Ook de beroepsgrond van betrokkene dat de rechtbank ten onrechte geen dwangsom heeft vastgesteld voor het te laat beslissen op de bezwaren van 30 december 2013 en 4 maart 2014 slaagt niet. Niet gebleken is dat betrokkene het college voor het niet tijdig nemen van een beslissing op het bezwaar van 4 maart 2014 in gebreke heeft gesteld. De ingebrekestelling die ziet op het niet tijdig nemen van een beslissing op het bezwaar van 30 december 2013 heeft, gelet op de door betrokkene in hoger beroep overgelegde e-mails, plaatsgevonden nadat door betrokkene was ingestemd met uitstel van de beslistermijn en daarmee op een moment dat het college niet in gebreke was.

4.7.

Uit het voorgaande volgt dat het hoger beroep van het college slaagt. Aan een beoordeling van de andere gronden van de hoger beroepen van het college en betrokkene wordt niet toegekomen.

4.8.

Nu de aangevallen uitspraak niet is aangevochten voor zover deze betrekking heeft op de dwangsom wegens het niet tijdig beslissen op het bezwaar van 23 april 2014, moet worden geoordeeld dat de rechtbank het beroep terecht gegrond heeft verklaard en het bestreden besluit terecht heeft vernietigd voor zover het college heeft geweigerd een dwangsom toe te kennen. De aangevallen uitspraak wordt daarom in zoverre en voor zover daarin een dwangsom is vastgesteld en bepalingen zijn opgenomen over de proceskosten in beroep en het griffierecht bevestigd. Voor het overige wordt de aangevallen uitspraak vernietigd en het beroep ongegrond verklaard.

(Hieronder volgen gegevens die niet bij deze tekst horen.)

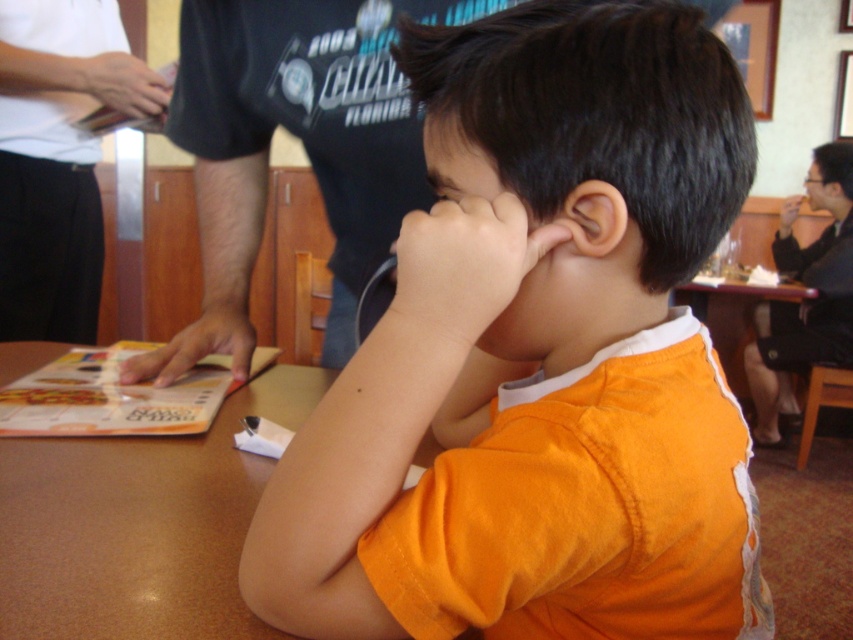 Question: Which of the following is the farthest from the observer?

Choices:
 (A) orange cotton shirt at center
 (B) white fabric shirt at left
 (C) black glossy hair at upper right

Answer: (C)

Question: Considering the real-world distances, which object is farthest from the black cotton shirt at upper center?

Choices:
 (A) white fabric shirt at left
 (B) matte black hand at upper left
 (C) matte paper menu at lower left
 (D) matte white hand at upper right

Answer: (D)

Question: Does white fabric shirt at left appear under matte white hand at upper right?

Choices:
 (A) no
 (B) yes

Answer: (B)

Question: Does orange cotton shirt at center appear over black cotton shirt at upper center?

Choices:
 (A) yes
 (B) no

Answer: (B)

Question: Based on their relative distances, which object is nearer to the matte paper menu at lower left?

Choices:
 (A) brown laminate table at lower left
 (B) matte black hand at upper left
 (C) orange smooth skin at ear

Answer: (A)

Question: Does orange cotton shirt at center have a smaller size compared to matte black hand at upper left?

Choices:
 (A) yes
 (B) no

Answer: (B) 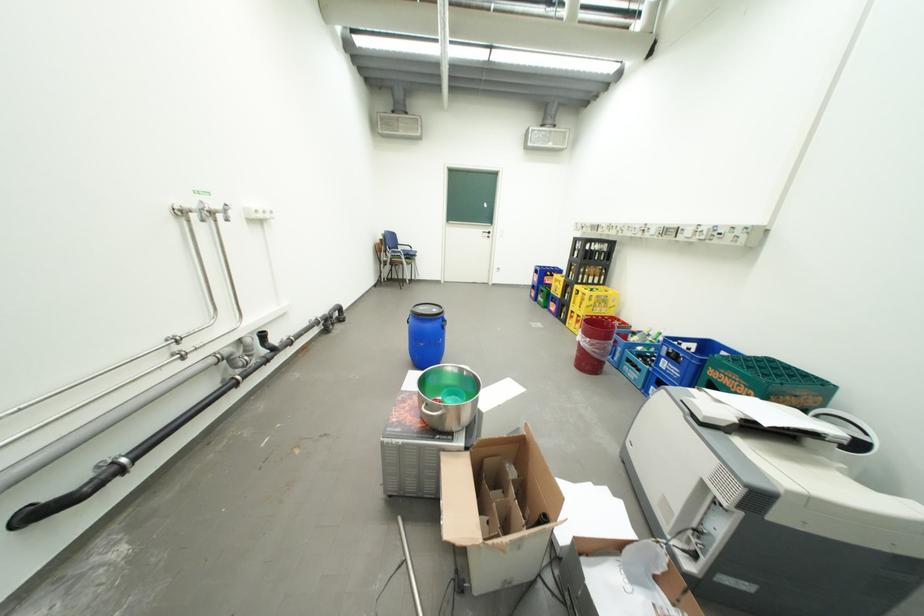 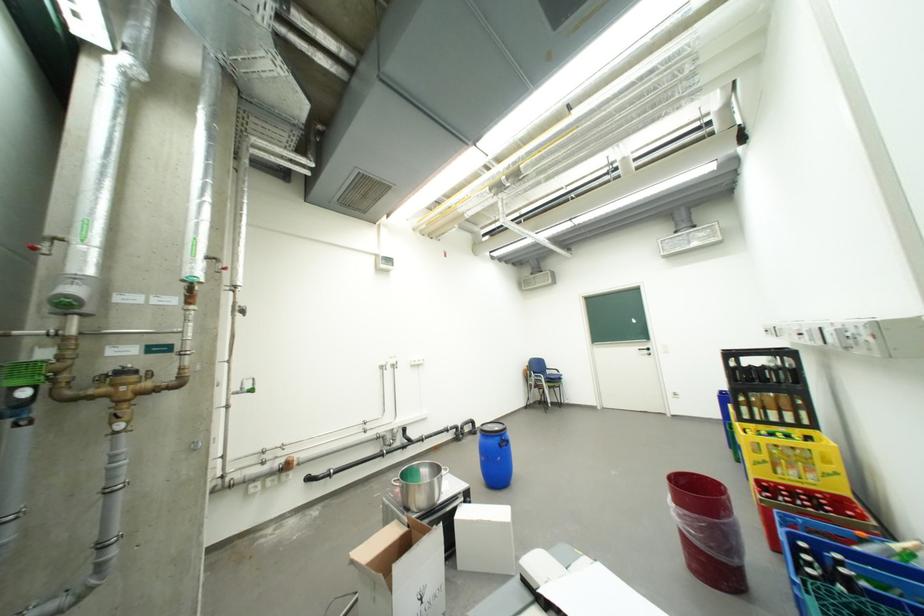 Locate, in the second image, the point that corresponds to point 611,314 in the first image.

(810, 484) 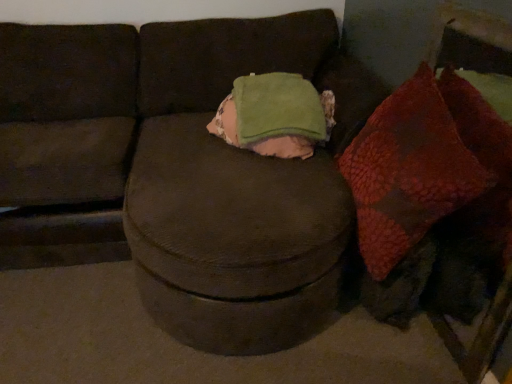 Find the location of a particular element. free space in front of leather-like brown dog at lower right is located at coordinates (392, 360). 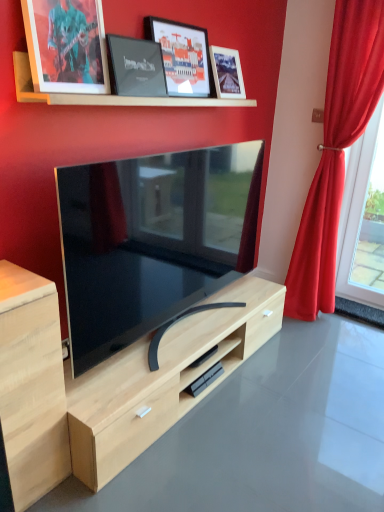 Measure the distance between point (180, 64) and camera.

The depth of point (180, 64) is 6.66 feet.

Locate an element on the screen. The height and width of the screenshot is (512, 384). matte glass picture frame at upper center, the second picture frame viewed from the right is located at coordinates (182, 56).

Locate an element on the screen. Image resolution: width=384 pixels, height=512 pixels. matte glass picture frame at upper center, the first picture frame from the right is located at coordinates (227, 73).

5. Voor een veroordeling in de proceskosten in hoger beroep bestaat geen aanleiding.

BESLISSING

De Centrale Raad van Beroep

- bevestigt de aangevallen uitspraak op de wijze als vermeld onder 4.8;

- vernietigt de aangevallen uitspraak voor het overige en verklaart het beroep ongegrond.

Deze uitspraak is gedaan door H.J. de Mooij als voorzitter en L.M. Tobé en N.R. Docter als leden, in tegenwoordigheid van M.S.E.S. Umans als griffier. De beslissing is uitgesproken in het openbaar op 17 augustus 2016.